The reply should contain every entry exactly as given, with no pictures in it.

Given data START

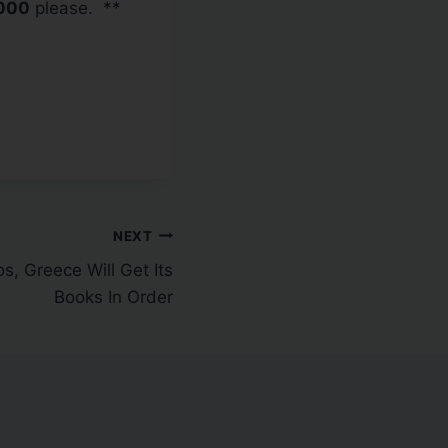
000
please. **
NEXT
, Greece Will Get Its
Books In Order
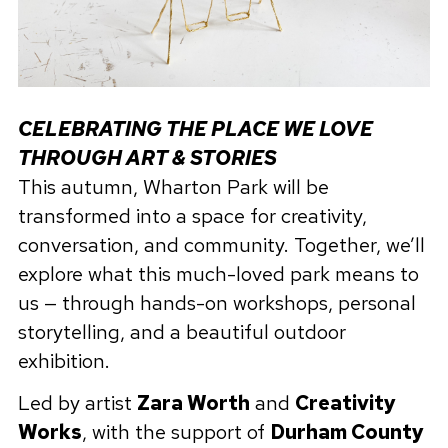
CELEBRATING THE PLACE WE LOVE
THROUGH ART & STORIES
This autumn, Wharton Park will be
transformed into a space for creativity,
conversation, and community. Together, we’ll
explore what this much-loved park means to
us — through hands-on workshops, personal
storytelling, and a beautiful outdoor
exhibition.
Led by artist
Zara Worth
and
Creativity
Works
, with the support of
Durham County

Given data END

Reply to the exercise
000
please. **
NEXT
, Greece Will Get Its
Books In Order
CELEBRATING THE PLACE WE LOVE
THROUGH ART & STORIES
This autumn, Wharton Park will be
transformed into a space for creativity,
conversation, and community. Together, we’ll
explore what this much-loved park means to
us — through hands-on workshops, personal
storytelling, and a beautiful outdoor
exhibition.
Led by artist
Zara Worth
and
Creativity
Works
, with the support of
Durham County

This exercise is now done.